> WHAT IS REQUIRED
Search the records for the word "direction" and report each line that has it.
(DATA LISTING)
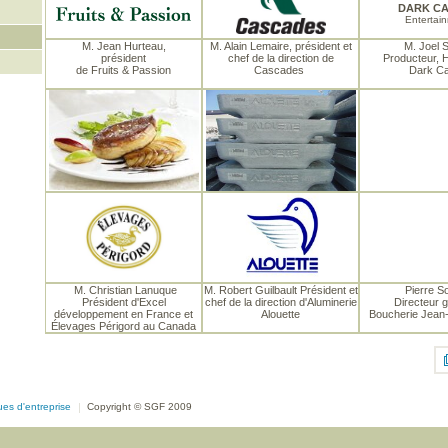
DARK C
Entertai
M. Jean Hurteau,
M. Alain Lemaire, président et
M. Joel S
président
chef de la direction de
Producteur, 
de Fruits & Passion
Cascades
Dark Ca
M. Christian Lanuque
M. Robert Guilbault Président et
Pierre S
Président d'Excel
chef de la direction d'Aluminerie
Directeur g
développement en France et
Alouette
Boucherie Jea
Élevages Périgord au Canada
ques d'entreprise
|
Copyright © SGF 2009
(End DATA LISTING)
> WRITTEN RESPONSE
chef de la direction de
chef de la direction d'Aluminerie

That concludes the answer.